* TASK TO CARRY OUT
From the line that contains "için başvuru ve" to the last line of the data, every line is to be transcribed exactly; no other line is to be included.

* DATASET EXTRACT
----
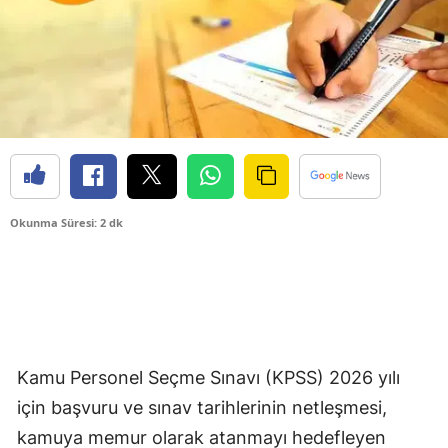
Okunma Süresi: 2 dk
Kamu Personel Seçme Sınavı (KPSS) 2026 yılı
için başvuru ve sınav tarihlerinin netleşmesi,
kamuya memur olarak atanmayı hedefleyen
----
* EXERCISE SOLUTION
için başvuru ve sınav tarihlerinin netleşmesi,
kamuya memur olarak atanmayı hedefleyen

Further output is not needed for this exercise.